Can the brand make a comeback anytime soon? At the moment, it’s not looking promising. Prada’s struggle is likely to continue throughout 2019. CMB International Securities Ltd. analyst Walter Woo told Bloomberg, “We haven’t seen significant recovery in [Prada’s] China sales during the first two months this year after a weak fourth quarter in 2018.” Even Prada Group CEO Patrizio Bertelli recognized the challenges ahead during the latest conference call. “The Chinese market has become more selective than it used to be in the past.” Bertelli added, “We’ll have to work on that market more and more intensively.”

Prada restored a 1918 historical residence in Shanghai, Rong Zhai, which has become a new cultural center in the city. Photo: Prada's corporate blog

Prada restored a 1918 historical residence in Shanghai, Rong Zhai, which has become a new cultural center in the city. Photo: Prada’s corporate blog

Prada still has the chance to restore its prestigious past in China. It restored a 1918 historical residence in Shanghai, Rong Zhai, which has become a new cultural center in the city and a popular meeting place for China’s Millennial and Gen-Z audience, who are proud of their county’s cultural roots. The brand has also embraced e-commerce by launching a Chinese e-commerce site in December 2017 — a smart move to serve the country’s digital-savvy consumers, and to attract a new, younger and more fashion conscious consumer.

Only time will tell if these initiatives, and perhaps others yet to come, will help Prada regain consumer’s confidence, and in the process, increase its market share in China’s highly competitive and desirable luxury landscape.


Prada’s full statement:

The design of all of our products is creatively conceived in Milan, whereas Prada Group’s Industrial Headquarters, based in Tuscany, centrally coordinate the production process, carried out through 22 Group-owned production sites, 19 of which are in Italy, embodying the highest expression of the manufacturing tradition of the Prada Group, as they harmonize the ability of preserving artisanal know-how with cutting-edge industrial processes, geared to achieve and respect the manufacturing quality and excellence.

These production sites are accompanied by a network of external suppliers.

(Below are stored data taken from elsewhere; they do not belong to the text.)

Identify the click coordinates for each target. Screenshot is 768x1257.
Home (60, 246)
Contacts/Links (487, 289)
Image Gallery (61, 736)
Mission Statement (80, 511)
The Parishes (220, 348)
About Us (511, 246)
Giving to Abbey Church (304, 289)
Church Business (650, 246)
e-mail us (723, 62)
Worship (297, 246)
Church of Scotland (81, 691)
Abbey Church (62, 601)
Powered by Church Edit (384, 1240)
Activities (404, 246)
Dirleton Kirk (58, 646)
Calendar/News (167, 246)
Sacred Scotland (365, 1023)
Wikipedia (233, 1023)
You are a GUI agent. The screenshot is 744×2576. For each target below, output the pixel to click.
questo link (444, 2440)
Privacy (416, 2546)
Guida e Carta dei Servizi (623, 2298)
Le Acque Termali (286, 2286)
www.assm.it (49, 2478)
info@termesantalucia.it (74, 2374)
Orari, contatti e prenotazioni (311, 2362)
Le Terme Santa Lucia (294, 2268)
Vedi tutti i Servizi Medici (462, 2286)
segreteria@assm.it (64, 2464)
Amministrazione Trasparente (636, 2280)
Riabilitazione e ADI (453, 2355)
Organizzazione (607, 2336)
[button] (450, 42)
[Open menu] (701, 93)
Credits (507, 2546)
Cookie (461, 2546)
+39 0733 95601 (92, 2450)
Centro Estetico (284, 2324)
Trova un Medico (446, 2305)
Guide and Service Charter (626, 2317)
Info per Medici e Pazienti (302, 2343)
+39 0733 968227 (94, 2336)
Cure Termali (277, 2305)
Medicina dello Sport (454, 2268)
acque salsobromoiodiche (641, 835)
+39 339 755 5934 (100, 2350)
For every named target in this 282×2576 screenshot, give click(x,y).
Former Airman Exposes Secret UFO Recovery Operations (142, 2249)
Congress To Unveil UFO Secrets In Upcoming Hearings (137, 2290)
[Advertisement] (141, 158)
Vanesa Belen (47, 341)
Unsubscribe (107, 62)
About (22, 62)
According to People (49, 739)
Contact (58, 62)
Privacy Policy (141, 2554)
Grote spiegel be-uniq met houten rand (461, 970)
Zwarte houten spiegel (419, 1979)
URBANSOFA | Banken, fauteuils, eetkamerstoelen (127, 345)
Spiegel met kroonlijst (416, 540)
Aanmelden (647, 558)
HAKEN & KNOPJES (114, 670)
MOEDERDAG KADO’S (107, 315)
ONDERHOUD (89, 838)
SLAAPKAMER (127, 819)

In most cases it is a matter of long-term relationships, begun after a careful selection conducted on the basis of very strict parameters, aimed to ensure excellent quality with a special focus on working and reliability conditions.

In details, in 2017 the Group purchased materials from about 530 suppliers, about 82 percent of them located in Italy, 9 percent in other European Union countries and the remaining 9 percent in other Non-UE countries. 60 percent of them have been working with the Group for more than 10 years, and 16 percent for 5 to 10 years. In the same period the Group worked with approximately 400 manufacturing suppliers; 76 percent of them are located in Italy, 12 percent in the rest of the European Union and 12 percent in non-UE countries. 42 percent of the suppliers have been collaborating with the Group for more than 10 years and 22 percent for 5 to 10 years.